Early detection can have a positive impact on breast cancer outcomes. Delaying screening can lead to more complex and difficult treatment for people diagnosed with breast cancer, so it’s now more important than ever that people prioritise their health and understand that even with restrictions in place, essential medical care will always remain available.
It’s a message that is all too familiar to Maryanne Burr who is not only a Chemotherapy Clinical Educator and oncology nurse at St John of God Berwick Hospital, but also a former patient after discovering grade 3 triple negative breast cancer in October last year.
“I was completely blindsided by my diagnosis even after being a nurse for 45 years – 20 of those years spent in oncology,” she admitted. “I have educated so many patients about this type of treatment but it never truly prepares you for being a patient yourself.”
Despite the shock, Maryanne was aware of how important an early diagnosis would be.
“It was, funnily enough, Breast Cancer Awareness Month when I detected the lump,” said Maryanne, noting the added irony. “And I, like, every other cancer patient, entered a whirlwind of scans, diagnosis and treatment, well aware that if I had delayed going to my GP for a mammogram to begin with I would probably be facing a very different future right now.”
Fortunately for Maryanne her treatment has been successful and not only does she applaud the care she got from her caregivers and colleagues at St John of God Berwick Hospital’s oncology unit for her recovery, she credits their care and attention to her positive outcome.
“It was a blessing to be able to have my chemo in my ‘home’ unit,” said Maryanne – a unit she, herself, helped set up several years ago. “My gorgeous and incredible colleagues treated and cared for me and not only was I lucky enough to be cared for in a world class treatment centre, I was often sent home with a cooked dinner to boot. It was such a wonderful gift.”
It’s no secret that dealing with a cancer diagnosis in the midst of a pandemic can create challenges for patients and caregivers alike, but Maryanne insists that the care and attention you will receive will never be compromised.
“I feel for anyone who is recently diagnosed,” said Maryanne. “You will feel more vulnerable but you are not alone and it won’t change the excellent care you will receive. The amazing medical team is there to support us every step of the way.”
St John of God Health Care offers a range of services for people diagnosed with breast cancer from surgery, chemotherapy, pain and symptom management, to pastoral care, outpatient groups for physical and emotional wellbeing, at both St John of God Berwick Hospital and St John of God Frankston Rehabilitation Hospital, and allied health support such as access to social workers, dietitians, case managers, occupational therapists, physiotherapists and pharmacists.
It also prides itself on teaming up with the McGrath Foundation to provide free access to McGrath Breast Care Nurses who are specially trained to provide physical, emotional and psychosocial support to people with breast cancer and their families. They also play an important advocacy role to help people with breast cancer navigate through the complex and overwhelming journey that lies ahead of them. To access the service, simply visit the McGrath Foundation website to find a nurse nearest to your postcode. No referral from a doctor is needed.

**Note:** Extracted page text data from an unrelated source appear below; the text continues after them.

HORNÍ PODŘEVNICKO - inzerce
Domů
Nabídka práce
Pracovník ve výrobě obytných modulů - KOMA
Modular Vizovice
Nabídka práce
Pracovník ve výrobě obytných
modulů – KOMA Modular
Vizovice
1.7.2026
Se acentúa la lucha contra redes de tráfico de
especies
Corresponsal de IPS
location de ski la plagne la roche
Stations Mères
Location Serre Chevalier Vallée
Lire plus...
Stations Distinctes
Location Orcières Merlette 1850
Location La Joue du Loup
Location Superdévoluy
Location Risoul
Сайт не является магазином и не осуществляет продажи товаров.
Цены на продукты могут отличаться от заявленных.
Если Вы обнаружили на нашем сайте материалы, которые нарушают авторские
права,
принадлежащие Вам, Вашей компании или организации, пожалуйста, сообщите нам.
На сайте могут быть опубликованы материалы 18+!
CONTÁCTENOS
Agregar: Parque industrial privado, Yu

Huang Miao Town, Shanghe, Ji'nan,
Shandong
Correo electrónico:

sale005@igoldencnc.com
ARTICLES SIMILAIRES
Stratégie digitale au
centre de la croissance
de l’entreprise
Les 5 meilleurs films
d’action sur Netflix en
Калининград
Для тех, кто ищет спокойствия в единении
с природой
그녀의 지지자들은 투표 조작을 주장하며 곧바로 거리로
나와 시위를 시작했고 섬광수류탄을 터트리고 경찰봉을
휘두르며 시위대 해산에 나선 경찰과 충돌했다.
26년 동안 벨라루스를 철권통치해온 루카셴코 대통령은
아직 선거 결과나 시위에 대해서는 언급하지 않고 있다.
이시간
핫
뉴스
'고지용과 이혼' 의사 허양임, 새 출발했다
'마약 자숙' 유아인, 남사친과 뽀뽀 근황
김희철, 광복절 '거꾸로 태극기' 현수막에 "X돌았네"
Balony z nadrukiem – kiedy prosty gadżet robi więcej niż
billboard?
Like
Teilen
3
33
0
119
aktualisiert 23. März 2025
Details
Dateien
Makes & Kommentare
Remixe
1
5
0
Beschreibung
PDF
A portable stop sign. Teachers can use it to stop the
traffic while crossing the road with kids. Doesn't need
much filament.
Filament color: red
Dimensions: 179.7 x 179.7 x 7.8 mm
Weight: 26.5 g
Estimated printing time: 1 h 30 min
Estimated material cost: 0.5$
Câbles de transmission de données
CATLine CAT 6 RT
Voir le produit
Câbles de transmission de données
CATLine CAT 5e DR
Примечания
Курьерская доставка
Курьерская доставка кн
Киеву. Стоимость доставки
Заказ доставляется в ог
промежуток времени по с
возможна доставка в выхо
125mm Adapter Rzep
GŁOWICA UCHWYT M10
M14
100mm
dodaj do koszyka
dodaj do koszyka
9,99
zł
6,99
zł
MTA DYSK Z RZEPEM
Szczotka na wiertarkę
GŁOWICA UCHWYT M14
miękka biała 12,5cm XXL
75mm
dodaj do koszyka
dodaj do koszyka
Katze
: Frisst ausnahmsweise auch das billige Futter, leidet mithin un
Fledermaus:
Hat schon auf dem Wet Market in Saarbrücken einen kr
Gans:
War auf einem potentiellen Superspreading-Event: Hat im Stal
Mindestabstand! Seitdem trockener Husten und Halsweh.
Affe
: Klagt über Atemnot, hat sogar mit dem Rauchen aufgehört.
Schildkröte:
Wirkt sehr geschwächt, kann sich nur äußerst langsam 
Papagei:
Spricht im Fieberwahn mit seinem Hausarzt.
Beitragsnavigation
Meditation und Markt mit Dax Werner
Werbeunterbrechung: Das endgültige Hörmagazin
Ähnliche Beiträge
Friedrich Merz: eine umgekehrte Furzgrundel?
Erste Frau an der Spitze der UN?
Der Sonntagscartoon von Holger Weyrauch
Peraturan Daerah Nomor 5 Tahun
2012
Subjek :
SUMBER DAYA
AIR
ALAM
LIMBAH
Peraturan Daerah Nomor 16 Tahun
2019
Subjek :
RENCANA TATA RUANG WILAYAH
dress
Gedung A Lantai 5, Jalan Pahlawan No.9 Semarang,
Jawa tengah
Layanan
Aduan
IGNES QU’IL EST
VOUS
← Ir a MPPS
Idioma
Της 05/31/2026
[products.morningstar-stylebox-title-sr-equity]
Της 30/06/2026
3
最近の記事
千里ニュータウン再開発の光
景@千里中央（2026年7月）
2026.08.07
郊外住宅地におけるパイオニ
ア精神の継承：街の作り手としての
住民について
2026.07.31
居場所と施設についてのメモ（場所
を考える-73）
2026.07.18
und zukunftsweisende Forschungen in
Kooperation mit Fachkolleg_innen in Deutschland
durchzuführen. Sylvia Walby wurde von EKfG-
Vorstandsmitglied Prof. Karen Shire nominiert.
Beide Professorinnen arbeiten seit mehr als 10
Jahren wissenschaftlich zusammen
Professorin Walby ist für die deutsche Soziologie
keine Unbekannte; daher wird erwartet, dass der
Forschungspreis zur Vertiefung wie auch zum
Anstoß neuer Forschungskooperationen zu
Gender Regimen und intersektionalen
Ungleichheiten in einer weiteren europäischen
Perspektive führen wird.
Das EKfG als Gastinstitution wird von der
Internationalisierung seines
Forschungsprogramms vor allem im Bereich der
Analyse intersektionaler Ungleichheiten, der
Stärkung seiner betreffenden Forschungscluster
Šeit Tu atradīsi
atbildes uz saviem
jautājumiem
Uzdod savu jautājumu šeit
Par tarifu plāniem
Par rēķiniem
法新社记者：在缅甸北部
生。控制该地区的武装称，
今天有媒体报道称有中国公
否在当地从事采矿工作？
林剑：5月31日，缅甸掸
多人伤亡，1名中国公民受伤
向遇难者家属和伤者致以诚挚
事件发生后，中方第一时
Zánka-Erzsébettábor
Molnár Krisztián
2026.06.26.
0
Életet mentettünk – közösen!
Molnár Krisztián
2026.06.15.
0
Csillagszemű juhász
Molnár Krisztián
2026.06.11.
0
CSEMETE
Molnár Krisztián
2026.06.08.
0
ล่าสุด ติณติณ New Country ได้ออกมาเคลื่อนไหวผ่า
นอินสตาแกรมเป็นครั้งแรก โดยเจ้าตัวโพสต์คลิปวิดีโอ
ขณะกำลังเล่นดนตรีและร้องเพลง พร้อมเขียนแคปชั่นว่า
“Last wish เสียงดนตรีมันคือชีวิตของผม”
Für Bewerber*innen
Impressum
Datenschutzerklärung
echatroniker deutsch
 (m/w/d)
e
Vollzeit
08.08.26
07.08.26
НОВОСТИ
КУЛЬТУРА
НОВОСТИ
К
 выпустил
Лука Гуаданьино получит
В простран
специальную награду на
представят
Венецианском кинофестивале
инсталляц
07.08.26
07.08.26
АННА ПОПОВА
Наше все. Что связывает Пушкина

Katie Cao, who works alongside Elizabeth Douglass, is the newest member of The McGrath Foundation to join the St John of God Health Care team.
“It’s so important to be aware of any changes in your breasts,” informs Katie. “We know that people are putting off seeing their GPs at the moment, but it is so important not to. Having said that, if you do find yourself on the other end of a cancer diagnosis, I will be there to provide support and care from the time of diagnosis, throughout treatment and beyond.”